** Saved entries **
□ □ □
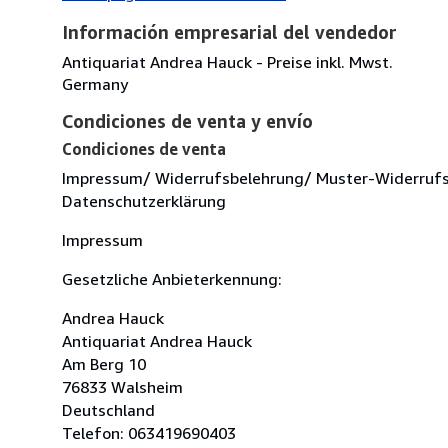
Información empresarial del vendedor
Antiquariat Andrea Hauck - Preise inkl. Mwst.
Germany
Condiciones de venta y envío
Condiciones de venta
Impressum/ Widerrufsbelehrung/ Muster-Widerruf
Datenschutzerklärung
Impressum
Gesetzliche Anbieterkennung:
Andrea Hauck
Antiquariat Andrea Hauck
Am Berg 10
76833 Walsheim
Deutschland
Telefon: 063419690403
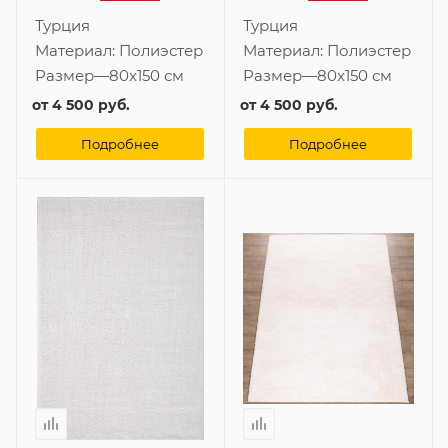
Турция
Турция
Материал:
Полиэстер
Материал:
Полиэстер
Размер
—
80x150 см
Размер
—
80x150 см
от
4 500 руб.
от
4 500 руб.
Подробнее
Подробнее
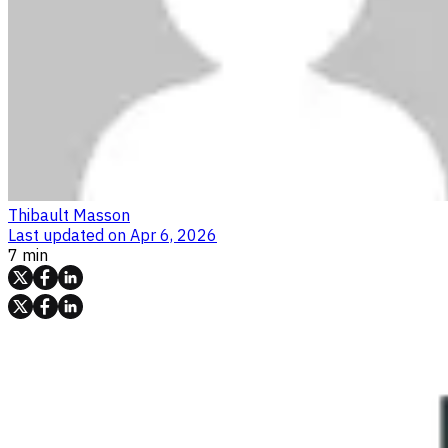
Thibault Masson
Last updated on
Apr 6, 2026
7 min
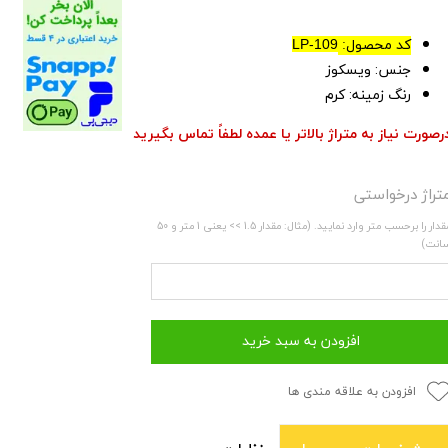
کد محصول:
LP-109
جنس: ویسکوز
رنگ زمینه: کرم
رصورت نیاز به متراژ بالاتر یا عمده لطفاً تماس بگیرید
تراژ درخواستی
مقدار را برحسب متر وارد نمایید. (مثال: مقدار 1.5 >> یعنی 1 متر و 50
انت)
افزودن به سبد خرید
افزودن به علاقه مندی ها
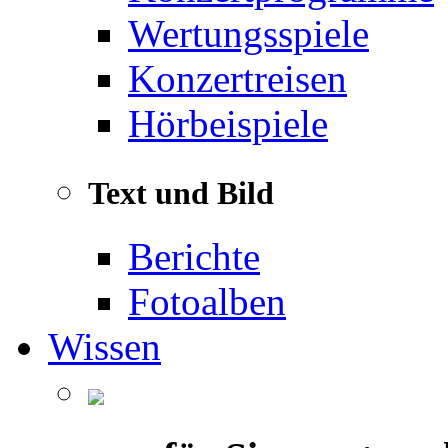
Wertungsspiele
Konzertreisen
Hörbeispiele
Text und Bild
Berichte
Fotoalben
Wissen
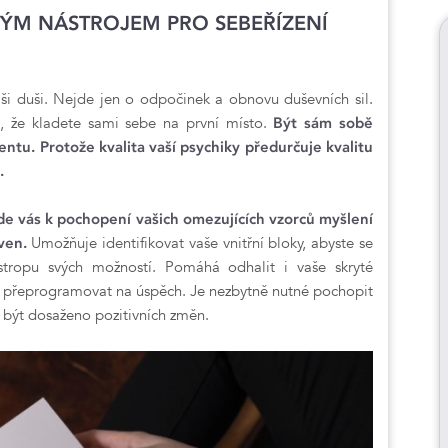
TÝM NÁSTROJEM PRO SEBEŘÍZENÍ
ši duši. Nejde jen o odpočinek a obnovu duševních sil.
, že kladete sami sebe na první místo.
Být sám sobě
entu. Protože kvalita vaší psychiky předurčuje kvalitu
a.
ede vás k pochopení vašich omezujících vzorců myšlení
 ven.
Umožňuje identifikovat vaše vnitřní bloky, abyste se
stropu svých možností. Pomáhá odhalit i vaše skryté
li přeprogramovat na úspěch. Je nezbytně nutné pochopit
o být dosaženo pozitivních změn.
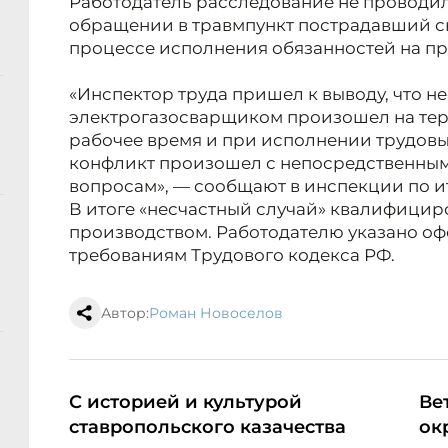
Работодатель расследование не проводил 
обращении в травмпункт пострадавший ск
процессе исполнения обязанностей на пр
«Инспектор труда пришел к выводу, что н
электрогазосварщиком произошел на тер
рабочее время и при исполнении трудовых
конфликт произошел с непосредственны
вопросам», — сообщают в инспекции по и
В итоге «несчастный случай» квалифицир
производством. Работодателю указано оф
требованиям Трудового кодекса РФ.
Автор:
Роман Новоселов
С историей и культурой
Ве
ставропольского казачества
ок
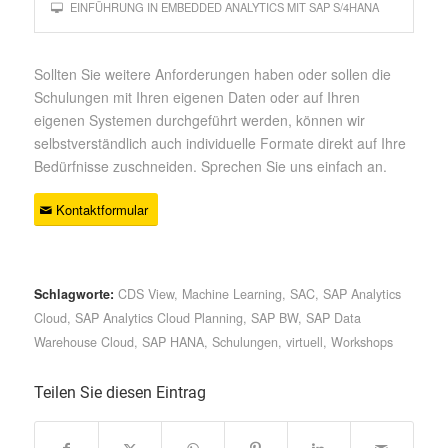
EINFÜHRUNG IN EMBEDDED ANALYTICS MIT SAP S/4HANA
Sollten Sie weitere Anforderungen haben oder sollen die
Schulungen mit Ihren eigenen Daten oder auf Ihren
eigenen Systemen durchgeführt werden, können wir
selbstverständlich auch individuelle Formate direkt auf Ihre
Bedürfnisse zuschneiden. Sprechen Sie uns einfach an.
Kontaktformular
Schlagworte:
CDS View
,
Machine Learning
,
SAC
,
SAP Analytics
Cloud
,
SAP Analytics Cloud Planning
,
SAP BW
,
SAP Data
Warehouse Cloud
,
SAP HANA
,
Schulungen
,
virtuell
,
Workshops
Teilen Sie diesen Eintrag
□ □ □
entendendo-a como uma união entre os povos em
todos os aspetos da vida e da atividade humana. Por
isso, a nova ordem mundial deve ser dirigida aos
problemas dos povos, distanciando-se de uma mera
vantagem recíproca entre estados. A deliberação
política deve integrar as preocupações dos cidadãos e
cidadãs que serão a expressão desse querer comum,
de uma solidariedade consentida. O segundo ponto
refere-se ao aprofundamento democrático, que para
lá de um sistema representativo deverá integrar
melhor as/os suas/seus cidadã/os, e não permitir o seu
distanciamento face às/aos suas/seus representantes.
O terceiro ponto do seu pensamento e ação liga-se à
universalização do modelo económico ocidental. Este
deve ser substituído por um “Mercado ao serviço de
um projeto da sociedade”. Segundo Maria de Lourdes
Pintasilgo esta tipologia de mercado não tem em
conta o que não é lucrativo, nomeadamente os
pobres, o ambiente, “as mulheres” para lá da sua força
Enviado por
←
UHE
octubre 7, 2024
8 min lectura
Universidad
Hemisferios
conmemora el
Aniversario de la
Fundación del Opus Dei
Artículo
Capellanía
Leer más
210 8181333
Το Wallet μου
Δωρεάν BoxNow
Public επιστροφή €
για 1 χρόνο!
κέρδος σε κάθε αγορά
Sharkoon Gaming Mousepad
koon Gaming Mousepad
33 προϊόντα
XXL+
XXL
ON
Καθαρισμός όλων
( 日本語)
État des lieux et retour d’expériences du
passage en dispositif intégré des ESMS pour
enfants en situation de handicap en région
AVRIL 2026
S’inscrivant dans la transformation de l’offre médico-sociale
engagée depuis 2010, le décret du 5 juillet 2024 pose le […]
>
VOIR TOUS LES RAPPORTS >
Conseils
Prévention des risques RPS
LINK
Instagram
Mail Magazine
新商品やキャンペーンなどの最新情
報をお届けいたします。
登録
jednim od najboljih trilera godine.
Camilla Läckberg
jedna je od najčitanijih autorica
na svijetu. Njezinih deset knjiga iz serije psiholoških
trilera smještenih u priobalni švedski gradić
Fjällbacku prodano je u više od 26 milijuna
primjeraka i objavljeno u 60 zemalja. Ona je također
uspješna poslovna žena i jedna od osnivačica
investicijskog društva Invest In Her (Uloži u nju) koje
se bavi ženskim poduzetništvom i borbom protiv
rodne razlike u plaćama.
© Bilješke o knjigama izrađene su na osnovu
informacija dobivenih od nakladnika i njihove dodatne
□ □ □
** EXERCISE **
Take the line above containing "ede vás k pochopení", the line containing "o být dosaženo pozitivních změn.", and all lines in between, and copy them exactly without anything else.

** RESULT FOR THIS EXERCISE **
ede vás k pochopení vašich omezujících vzorců myšlení
 ven.
Umožňuje identifikovat vaše vnitřní bloky, abyste se
stropu svých možností. Pomáhá odhalit i vaše skryté
li přeprogramovat na úspěch. Je nezbytně nutné pochopit
o být dosaženo pozitivních změn.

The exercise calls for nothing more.